DATA RECORDS ▸
● ● ● ● ● ● ●

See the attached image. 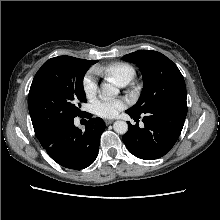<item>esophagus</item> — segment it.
<instances>
[{"instance_id": "esophagus-1", "label": "esophagus", "mask_w": 220, "mask_h": 220, "mask_svg": "<svg viewBox=\"0 0 220 220\" xmlns=\"http://www.w3.org/2000/svg\"><path fill=\"white\" fill-rule=\"evenodd\" d=\"M113 121H114V120H109V119H107V120H105V123H106V125H109V124L113 123Z\"/></svg>"}]
</instances>
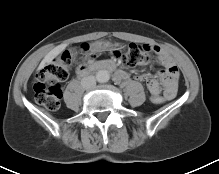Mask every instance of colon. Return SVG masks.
I'll list each match as a JSON object with an SVG mask.
<instances>
[{
    "instance_id": "5ec220e1",
    "label": "colon",
    "mask_w": 219,
    "mask_h": 174,
    "mask_svg": "<svg viewBox=\"0 0 219 174\" xmlns=\"http://www.w3.org/2000/svg\"><path fill=\"white\" fill-rule=\"evenodd\" d=\"M95 55V49L90 45L83 44L81 46L80 56L83 60L88 61ZM111 55L114 59L121 60L131 67L146 65L151 61L149 51L143 46L133 43L111 49ZM75 60L76 53L64 52L38 72L32 84L36 103L52 111L60 107L62 91L59 82L67 79ZM151 100L158 105L165 102V98L159 94H151Z\"/></svg>"
}]
</instances>
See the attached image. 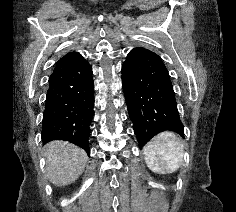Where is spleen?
I'll return each instance as SVG.
<instances>
[{
	"label": "spleen",
	"mask_w": 236,
	"mask_h": 212,
	"mask_svg": "<svg viewBox=\"0 0 236 212\" xmlns=\"http://www.w3.org/2000/svg\"><path fill=\"white\" fill-rule=\"evenodd\" d=\"M182 141L172 132H162L145 147V162L150 170L159 174L173 173L182 165Z\"/></svg>",
	"instance_id": "spleen-1"
}]
</instances>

● ● ● ● ● ● ●

PROBLEM TO WORK ON ▸ Wherever the string "fill" occurs in the records above, copy that line.

EXERCISE ANSWER ▸
[{"instance_id": "esophagus-1", "label": "esophagus", "mask_w": 220, "mask_h": 220, "mask_svg": "<svg viewBox=\"0 0 220 220\" xmlns=\"http://www.w3.org/2000/svg\"><path fill=\"white\" fill-rule=\"evenodd\" d=\"M113 121H114V120H109V119H107V120H105V123H106V125H109V124L113 123Z\"/></svg>"}]
    "mask_svg": "<svg viewBox=\"0 0 219 174\" xmlns=\"http://www.w3.org/2000/svg\"><path fill=\"white\" fill-rule=\"evenodd\" d=\"M95 55V49L90 45L83 44L81 46L80 56L83 60L88 61ZM111 55L114 59L121 60L131 67L146 65L151 61L149 51L143 46L133 43L111 49ZM75 60L76 53L64 52L38 72L32 84L36 103L52 111L60 107L62 91L59 82L67 79ZM151 100L158 105L165 102V98L159 94H151Z\"/></svg>"
	"mask_svg": "<svg viewBox=\"0 0 236 212\" xmlns=\"http://www.w3.org/2000/svg\"><path fill=\"white\" fill-rule=\"evenodd\" d=\"M182 141L172 132H162L145 147V162L150 170L159 174L173 173L182 165Z\"/></svg>",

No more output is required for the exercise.